▸ WHAT NEEDS TO BE DONE
Only the lines below from the one with "que estamos ahora, los" through the one with "Điều gì gây" are to be written out, exactly and without any images.

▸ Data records
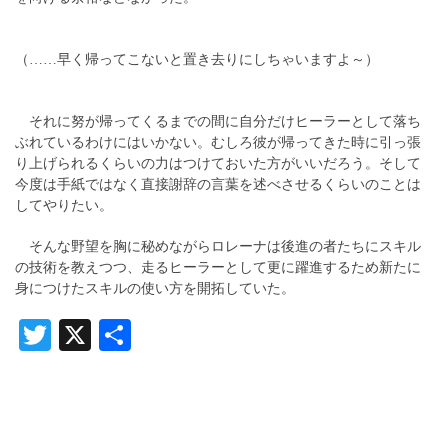
（……早く帰ってこないと置き去りにしちゃいますよ～）
それに努が帰ってくるまでの間に自分だけヒーラーとして落ち
ぶれているわけにはいかない。むしろ彼が帰ってきた時に引っ張
り上げられるくらいの力はつけておいた方がいいだろう。そして
今度は手紙ではなく直接謝辞の言葉を述べさせるくらいのことは
してやりたい。
そんな野望を胸に秘めながらロレーナは後進の者たちにスキル
の技術を教えつつ、走るヒーラーとして更に躍進するため新たに
身につけたスキルの使い方を開拓していた。
Twitter
X
共
有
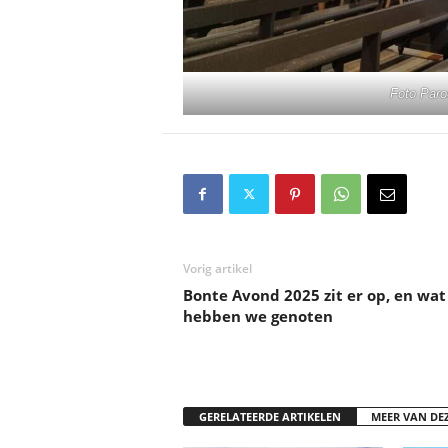
Foto Paro
Vorig artikel
Bonte Avond 2025 zit er op, en wat
hebben we genoten
GERELATEERDE ARTIKELEN
MEER VAN DE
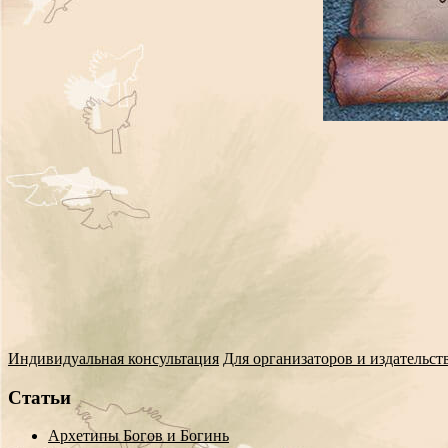
Индивидуальная консультация
Для организаторов и издательст
Статьи
Архетипы Богов и Богинь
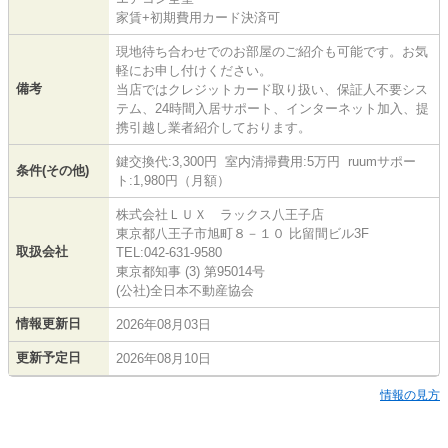
家賃+初期費用カード決済可
現地待ち合わせでのお部屋のご紹介も可能です。お気
軽にお申し付けください。
備考
当店ではクレジットカード取り扱い、保証人不要シス
テム、24時間入居サポート、インターネット加入、提
携引越し業者紹介しております。
鍵交換代:3,300円 室内清掃費用:5万円 ruumサポー
条件(その他)
ト:1,980円（月額）
株式会社ＬＵＸ ラックス八王子店
東京都八王子市旭町８－１０ 比留間ビル3F
取扱会社
TEL:042-631-9580
東京都知事 (3) 第95014号
(公社)全日本不動産協会
情報更新日
2026年08月03日
更新予定日
2026年08月10日
情報の見方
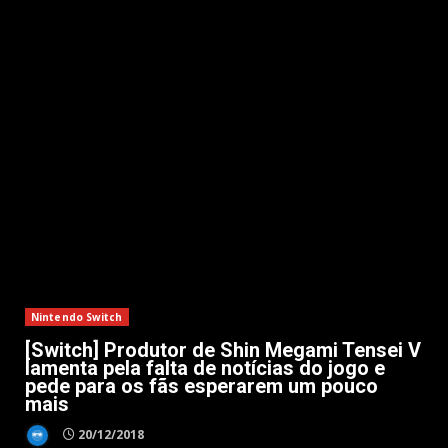
Nintendo Switch
[Switch] Produtor de Shin Megami Tensei V
lamenta pela falta de notícias do jogo e
pede para os fãs esperarem um pouco
mais
20/12/2018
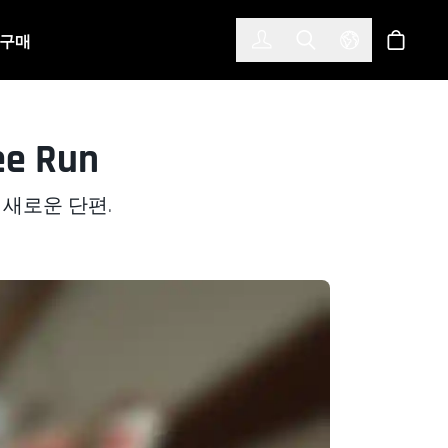
한국어
(KOREAN)
구매
로그인
Toggle Search
Select Langu
스토어
 Run
 새로운 단편.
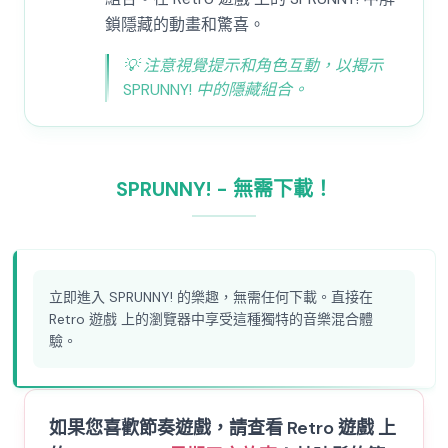
鎖隱藏的動畫和驚喜。
💡
注意視覺提示和角色互動，以揭示
SPRUNNY! 中的隱藏組合。
SPRUNNY! - 無需下載！
立即進入 SPRUNNY! 的樂趣，無需任何下載。直接在
Retro 遊戲 上的瀏覽器中享受這種獨特的音樂混合體
驗。
如果您喜歡節奏遊戲，請查看 Retro 遊戲 上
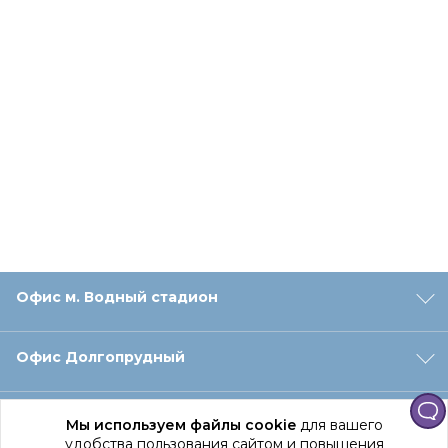
Офис м. Водный стадион
Офис Долгопрудный
Офис Санкт‑Петербург
Мы используем файлы cookie
для вашего
удобства пользования сайтом и повышения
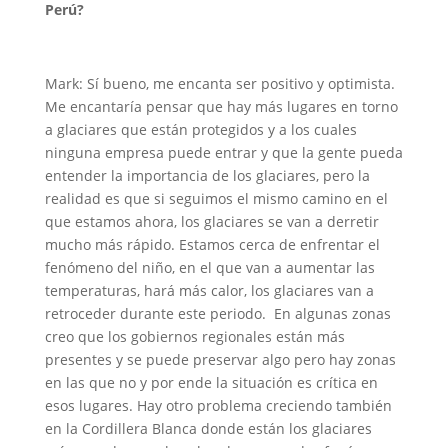
Perú?
Mark: Sí bueno, me encanta ser positivo y optimista.
Me encantaría pensar que hay más lugares en torno
a glaciares que están protegidos y a los cuales
ninguna empresa puede entrar y que la gente pueda
entender la importancia de los glaciares, pero la
realidad es que si seguimos el mismo camino en el
que estamos ahora, los glaciares se van a derretir
mucho más rápido. Estamos cerca de enfrentar el
fenómeno del niño, en el que van a aumentar las
temperaturas, hará más calor, los glaciares van a
retroceder durante este periodo. En algunas zonas
creo que los gobiernos regionales están más
presentes y se puede preservar algo pero hay zonas
en las que no y por ende la situación es crítica en
esos lugares. Hay otro problema creciendo también
en la Cordillera Blanca donde están los glaciares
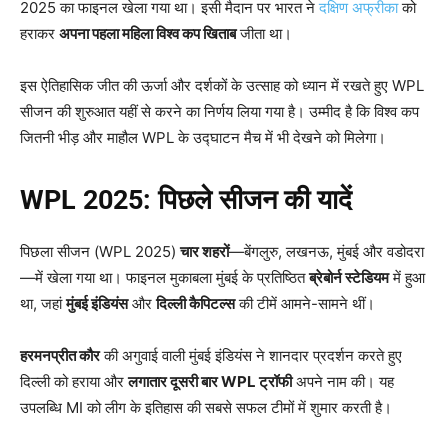
2025 का फाइनल खेला गया था। इसी मैदान पर भारत ने
दक्षिण अफ्रीका
को
हराकर
अपना पहला महिला विश्व कप खिताब
जीता था।
इस ऐतिहासिक जीत की ऊर्जा और दर्शकों के उत्साह को ध्यान में रखते हुए WPL
सीजन की शुरुआत यहीं से करने का निर्णय लिया गया है। उम्मीद है कि विश्व कप
जितनी भीड़ और माहौल WPL के उद्घाटन मैच में भी देखने को मिलेगा।
WPL 2025:
पिछले सीजन की यादें
पिछला सीजन (WPL 2025)
चार शहरों
—बेंगलुरु, लखनऊ, मुंबई और वडोदरा
—में खेला गया था। फाइनल मुकाबला मुंबई के प्रतिष्ठित
ब्रेबोर्न स्टेडियम
में हुआ
था, जहां
मुंबई इंडियंस
और
दिल्ली कैपिटल्स
की टीमें आमने-सामने थीं।
हरमनप्रीत कौर
की अगुवाई वाली मुंबई इंडियंस ने शानदार प्रदर्शन करते हुए
दिल्ली को हराया और
लगातार दूसरी बार WPL
ट्रॉफी
अपने नाम की। यह
उपलब्धि MI को लीग के इतिहास की सबसे सफल टीमों में शुमार करती है।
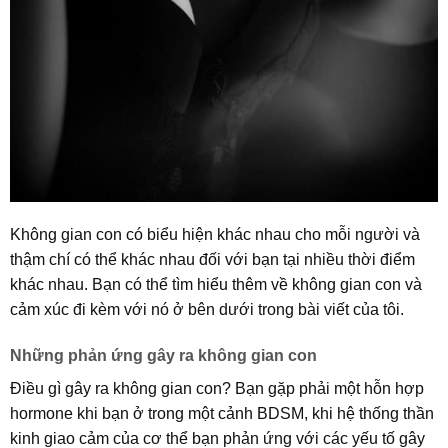
Không gian con có biểu hiện khác nhau cho mỗi người và
thậm chí có thể khác nhau đối với bạn tại nhiều thời điểm
khác nhau. Bạn có thể tìm hiểu thêm về không gian con và
cảm xúc đi kèm với nó ở bên dưới trong bài viết của tôi.
Những phản ứng gây ra không gian con
Điều gì gây ra không gian con? Bạn gặp phải một hỗn hợp
hormone khi bạn ở trong một cảnh BDSM, khi hệ thống thần
kinh giao cảm của cơ thể bạn phản ứng với các yếu tố gây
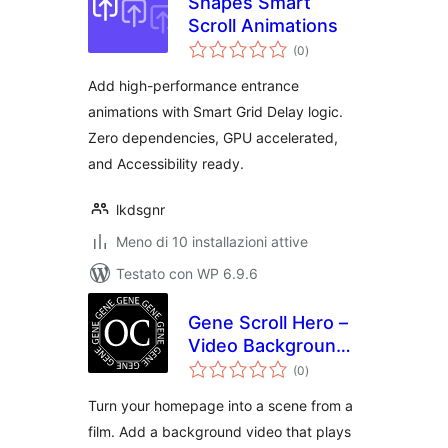
Shapes Smart
Scroll Animations
valutazioni
(0
)
totali
Add high-performance entrance
animations with Smart Grid Delay logic.
Zero dependencies, GPU accelerated,
and Accessibility ready.
lkdsgnr
Meno di 10 installazioni attive
Testato con WP 6.9.6
Gene Scroll Hero –
Video Background
valutazioni
Hero that Plays as
(0
)
totali
You Scroll
Turn your homepage into a scene from a
film. Add a background video that plays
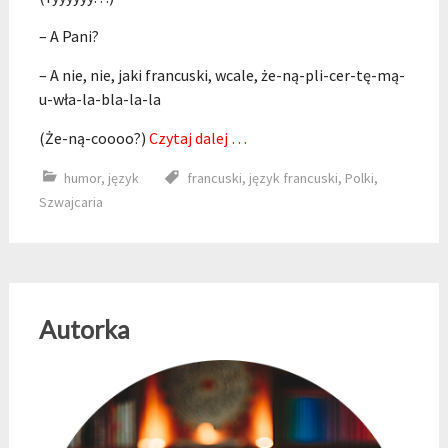
– A Pani?
– A nie, nie, jaki francuski, wcale, że-ną-pli-cer-tę-mą-
u-wła-la-bla-la-la
(Że-ną-coooo?)
Czytaj dalej …
humor
,
język
francuski
,
język francuski
,
Polki
,
Szwajcaria
Autorka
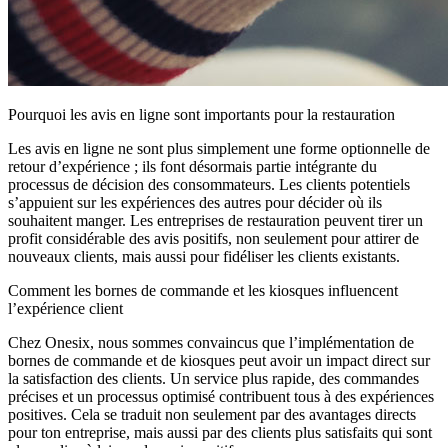
Pourquoi les avis en ligne sont importants pour la restauration
Les avis en ligne ne sont plus simplement une forme optionnelle de
retour d’expérience ; ils font désormais partie intégrante du
processus de décision des consommateurs. Les clients potentiels
s’appuient sur les expériences des autres pour décider où ils
souhaitent manger. Les entreprises de restauration peuvent tirer un
profit considérable des avis positifs, non seulement pour attirer de
nouveaux clients, mais aussi pour fidéliser les clients existants.
Comment les bornes de commande et les kiosques influencent
l’expérience client
Chez Onesix, nous sommes convaincus que l’implémentation de
bornes de commande et de kiosques peut avoir un impact direct sur
la satisfaction des clients. Un service plus rapide, des commandes
précises et un processus optimisé contribuent tous à des expériences
positives. Cela se traduit non seulement par des avantages directs
pour ton entreprise, mais aussi par des clients plus satisfaits qui sont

▸ ANSWER BOX
que estamos ahora, los glaciares se van a derretir
mucho más rápido. Estamos cerca de enfrentar el
fenómeno del niño, en el que van a aumentar las
temperaturas, hará más calor, los glaciares van a
retroceder durante este periodo. En algunas zonas
creo que los gobiernos regionales están más
presentes y se puede preservar algo pero hay zonas
en las que no y por ende la situación es crítica en
esos lugares. Hay otro problema creciendo también
en la Cordillera Blanca donde están los glaciares
2025 का फाइनल खेला गया था। इसी मैदान पर भारत ने
दक्षिण अफ्रीका
को
हराकर
अपना पहला महिला विश्व कप खिताब
जीता था।
इस ऐतिहासिक जीत की ऊर्जा और दर्शकों के उत्साह को ध्यान में रखते हुए WPL
सीजन की शुरुआत यहीं से करने का निर्णय लिया गया है। उम्मीद है कि विश्व कप
जितनी भीड़ और माहौल WPL के उद्घाटन मैच में भी देखने को मिलेगा।
WPL 2025:
पिछले सीजन की यादें
पिछला सीजन (WPL 2025)
चार शहरों
—बेंगलुरु, लखनऊ, मुंबई और वडोदरा
—में खेला गया था। फाइनल मुकाबला मुंबई के प्रतिष्ठित
ब्रेबोर्न स्टेडियम
में हुआ
था, जहां
मुंबई इंडियंस
और
दिल्ली कैपिटल्स
की टीमें आमने-सामने थीं।
हरमनप्रीत कौर
की अगुवाई वाली मुंबई इंडियंस ने शानदार प्रदर्शन करते हुए
दिल्ली को हराया और
लगातार दूसरी बार WPL
ट्रॉफी
अपने नाम की। यह
उपलब्धि MI को लीग के इतिहास की सबसे सफल टीमों में शुमार करती है।
Không gian con có biểu hiện khác nhau cho mỗi người và
thậm chí có thể khác nhau đối với bạn tại nhiều thời điểm
khác nhau. Bạn có thể tìm hiểu thêm về không gian con và
cảm xúc đi kèm với nó ở bên dưới trong bài viết của tôi.
Những phản ứng gây ra không gian con
Điều gì gây ra không gian con? Bạn gặp phải một hỗn hợp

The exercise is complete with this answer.